'Tavuk Ormanı Endemik Türlere Ev Sahipliği Yapıyor'

Trakya Üniversitesi Fen Fakültesi Dr. Öğretim Üyesi Necmettin Güler, Tunca Nehri'nin kolları arasında yer alan Sarayiçi adasında bulunan Tavuk Ormanı'nın Edirne Sümbülü başta olmak üzere pek çok sayıda endemik bitkiye ev sahipliği yaptığını söyledi.

Trakya Üniversitesi ve Edirne Çevre Gönüllüleri Derneği işbirliğinde "Kültürel ve Doğal Değerimiz: Tavuk Ormanı" konulu panel düzenlendi.

Edirne Barosu Konferans Salonu'nda gerçekleşen etkinlikle Sarayiçi Mevkisi'nde yer alan ve Osmanlı döneminde ağaçlandırılan alanın doğal özellikleri tarihi ele alındı.

Trakya Üniversitesi Fen Fakültesi Dr. Öğretim Üyesi Necmettin Güler, Tavuk Ormanı'nın Tunca Nehri'nin kolları arasında yer alan bir ada da yer aldığını ve su basar alan olma özelliğini taşıdığını söyledi.

Taşkınların alüvyon toprakları taşıması sebebiyle alanın verimli olmasını sağladığını belirten Güler, "Su basar olarak tanımladığımız bu alan özel bir toprak yapısına sahip. Alanın yüksek olmaması ve taban suyunun çok yüksek olması bölgede kendine özgü bir floranın gelişmesini sağlamış." dedi.

Ormanda Edirne Sümbülü ve Göl Soğanı gibi endemik türlerin olduğunu anlatan Güler, ormanda onlarca farklı tür ağacın yanı sıra 149 bitki türünün yer aldığını ifade etti.

Floristik açıdan ormanın zengin olduğunu vurgulayan Güler, şöyle devam etti:

"Tavuk Ormanı 50 hektarlık bir alan. Başta Edirne Sümbülü olmak üzere 7-8 tane endemik türe ev sahipliği yapıyor. Edirne Sümbülü çok önemli bir tür. Ormanda büyük bir popülasyona sahip. 2017 yılında yapılan sayımda 250 çiçekli birey görülmüştü. Edirne Sümbülü'nün orman alanına girdiği tek yer Tavuk Ormanı. Görüldüğü yerler genel olarak hep açık alanlarda alüvyol arazilerde yer alıyor."

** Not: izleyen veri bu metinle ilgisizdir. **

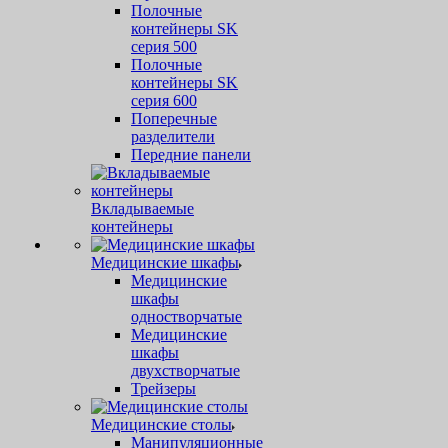
Полочные
контейнеры SK
серия 500
Полочные
контейнеры SK
серия 600
Поперечные
разделители
Передние панели
Вкладываемые
контейнеры
Медицинские шкафы
Медицинские
шкафы
одностворчатые
Медицинские
шкафы
двухстворчатые
Трейзеры
Медицинские столы
Манипуляционные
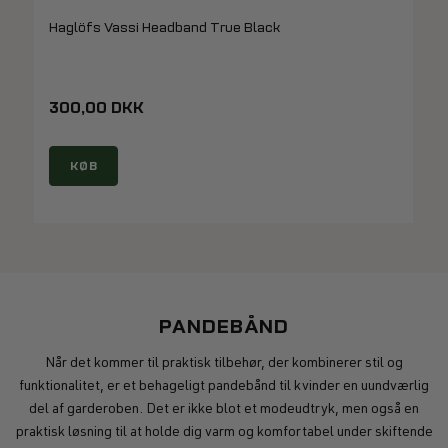
Haglöfs Vassi Headband True Black
300,00 DKK
KØB
PANDEBÅND
Når det kommer til praktisk tilbehør, der kombinerer stil og
funktionalitet, er et behageligt pandebånd til kvinder en uundværlig
del af garderoben. Det er ikke blot et modeudtryk, men også en
praktisk løsning til at holde dig varm og komfortabel under skiftende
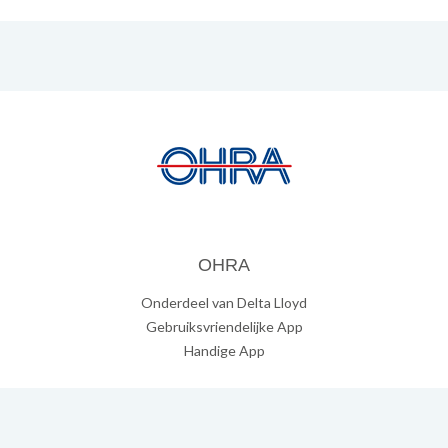
OHRA
Onderdeel van Delta Lloyd
Gebruiksvriendelijke App
Handige App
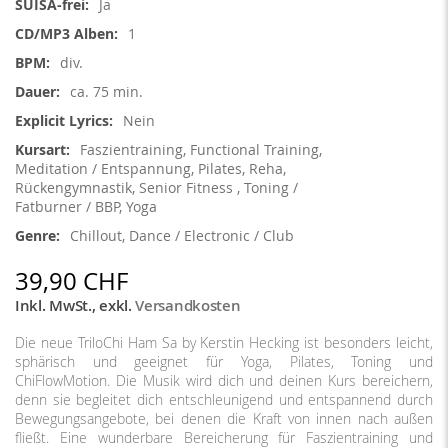
Ja
1
div.
ca. 75 min.
Nein
Faszientraining, Functional Training,
Meditation / Entspannung, Pilates, Reha,
Rückengymnastik, Senior Fitness , Toning /
Fatburner / BBP, Yoga
Chillout, Dance / Electronic / Club
39,90 CHF
Inkl. MwSt.
,
exkl.
Versandkosten
Die neue TriloChi Ham Sa by Kerstin Hecking ist besonders leicht,
sphärisch und geeignet für Yoga, Pilates, Toning und
ChiFlowMotion. Die Musik wird dich und deinen Kurs bereichern,
denn sie begleitet dich entschleunigend und entspannend durch
Bewegungsangebote, bei denen die Kraft von innen nach außen
fließt. Eine wunderbare Bereicherung für Faszientraining und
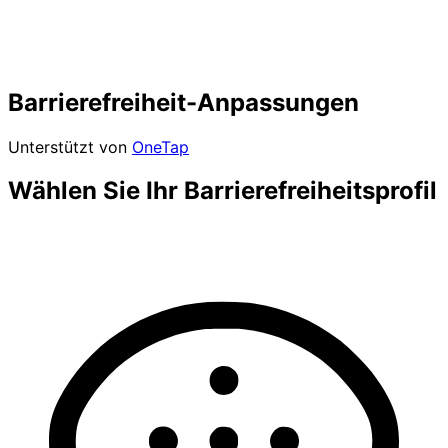
Barrierefreiheit-Anpassungen
Unterstützt von
OneTap
Wählen Sie Ihr Barrierefreiheitsprofil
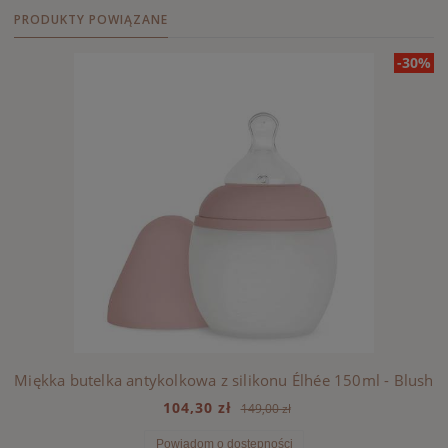
PRODUKTY POWIĄZANE
-30%
Miękka butelka antykolkowa z silikonu Élhée 150ml - Blush
104,30 zł
149,00 zł
Powiadom o dostępności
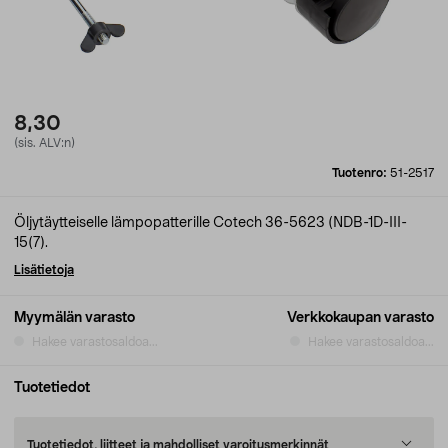
8,30
(sis. ALV:n)
Tuotenro:
51-2517
Öljytäytteiselle lämpopatterille Cotech 36-5623 (NDB-1D-III-
15(7).
Lisätietoja
Myymälän varasto
Verkkokaupan varasto
Hakee varastosaldoa...
Hakee varastosaldoa...
Tuotetiedot
Tuotetiedot, liitteet ja mahdolliset varoitusmerkinnät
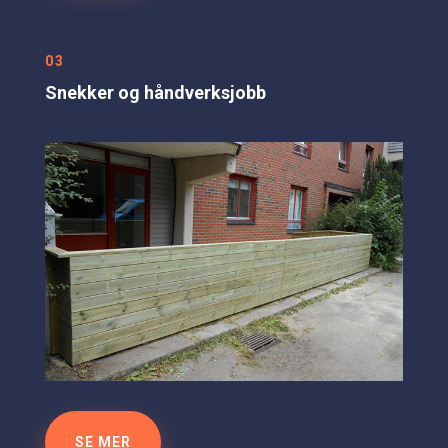
03
Snekker og håndverksjobb
SE MER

Trakya Üniversitesi Edebiyat Fakültesi Öğretim Görevlisi, Yavuz Güner de alanın hem doğal hem tarihi bir yapıya sahip olduğunu belirterek, "2015 yılında Tavuk Ormanı dışında kalmakla birlikte bölgeyi ören yeri tanımına almayı başardık. Ama gelecekte belki de bu toplantıların da katkısıyla ilgili alanın da sadece doğal sit kapsamında tanımlanmasının ötesine geçip belki bir tarihi sit ama hedefimiz arkeolojik sit olarak kabul edilmesidir. Eğer bunu başarabilirsek, burada sözü edilen bütün problemlerden kurtulmak üzere çok kuvvetli bir hukuksal zemine taşımış olacağız alanı." dedi.

Panelde Trakya Üniversitesi akademisyenlerinden Prof. Dr. Ahmet Yaraş ve Dr. Öğretim Üyesi Mustafa Kaya da ormanla ilgili sunum yaptı.

Edirne Çevre Gönüllüleri Derneği Başkanı Ayten Eren ise Tavuk Ormanı ve içinde bulunduğu Sarayiçi bölgesinin korunup gelecek kuşaklara aktarılması için çalışmalar yapılması gerektiğini kaydetti.